Hidden Figures of the NHS – A personal history

Posted on: Friday 1 October 2021
Author: Marcia Philbin

The year 2020 will be forever linked to the COVID-19 pandemic and the impact on the NHS. There had been many warnings that the world would face a major health pandemic and when it happened, we were scarcely prepared for it. However, few could have foreseen one of the startling images that appeared on the news, which was the disproportionate number of black, Asian and minority ethnic front-line workers who had died as a result of COVID-19.

These workers have always been there, contributing to the wellbeing of patients, but the startling data proved that to many in society, especially those in power, they were less valued than their white colleagues. Regrettably, I was not surprised as I have seen this within my own family.

My parents came to the UK in the 1960s as part of the call by the UK government to “come and rebuild the motherland”. My father came first, leaving my mother and two older brothers; one was six years old and the other about two weeks old. My mother came to the UK nine months later and left my brothers with their grandmother. This was the norm for many families from the Caribbean. I was born in the UK and I met my brother, who was left as a baby, for the first time when he finally came to the UK when he was 16 years old.

My parents found work as factory workers in Birmingham where they were paid less than their white counterparts and experienced daily indignities, which they had to suffer in silence, because black people knew that to complain would jeopardise their job.

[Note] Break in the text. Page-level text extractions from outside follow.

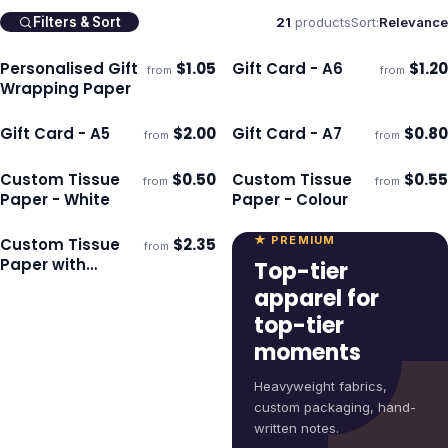
21
products
Sort:
Relevance
Filters & Sort
Personalised Gift
$
1.05
Gift Card - A6
$
1.20
from
from
Ships 3–4 days
Ships 3–4 days
Wrapping Paper
Gift Card - A5
$
2.00
Gift Card - A7
$
0.80
from
from
Ships 3–4 days
Ships 3–4 days
Custom Tissue
$
0.50
Custom Tissue
$
0.55
from
from
Ships 3–4 days
Ships 3–4 days
Paper - White
Paper - Colour
★ PREMIUM
Custom Tissue
$
2.35
from
Ships 3–4 days
Paper with
Top-tier
Envelope - White
apparel for
top-tier
moments
Heavyweight fabrics,
custom packaging, hand-
written notes.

The indignities were not just restricted to where they worked, but also to where they could live. My parents lived in housing with other immigrants because time and time again, white landlords would not rent rooms to them. Indeed, they got used to seeing infamous signs with “No blacks, No Irish, No dogs”. To be equated to nothing more than a dog is humiliating, but my parents focused on why they were in the UK – to make a better life for themselves, and for their growing family. When my next older brother was born, my parents were living in one room. They were determined to buy their own house. They saved every penny they could and eventually saved enough for a deposit to buy a house. This is the house where I grew up and my mother still lives there.

My parents had two more children including myself and the stress of finding childcare to enable them to continue to work in the factories led my mother to apply to the NHS as an auxiliary nurse. Two of her sisters were working in the NHS as qualified nurses and my mother learnt from them that she could work nights. This meant that as my father could work in the factory during the day, they did not need to rely on others for childcare as my mother was at home.

Marcia's Mum at home
Mum at home

Once, when I was about 15 years old, I accompanied my mother to the hospital where she worked and met many of her colleagues. What struck me was that they were all black except for one white woman who was Irish. It was around this time that I first really thought about racism because the National Front were marching and calling for black and Asian immigrants to be sent back to where they came from because, according to their twisted logic, immigrants were taking all the jobs that the ‘indigenous’ population refused to do. Yet, here were these women who were looking after the very same people who did not want them to be in the UK. My mother would tell us stories about patients who did not want her to touch them because she was black and the vile names she was called are unrepeatable. The toxicity of the racism in the UK was the reason my two aunts, who were qualified nurses, returned to Jamaica.

My mother worked in the NHS for over 30 years as an auxiliary nurse at same hospital. She took pride in her job. I used to watch her get ready for work. She would put on her make-up, make sure her clothes were presentable and then leave to catch the bus at 7pm. She was never late. She would be back in the house after 8am just before we went to school.

My mother devoted her life to serving the patients in her hospital. She, like so many women from the Windrush generation, was part of the invisible but essential backbone of the NHS, because they did the work that the mostly white British population refused to do. It is an honour for me to present my mother’s story, however greater recognition of the contribution of these hidden figures to the UK, particularly the NHS, is long overdue. October is Black History Month and I encourage anyone reading this to engage with the often challenging stories that you will no doubt read over the coming month.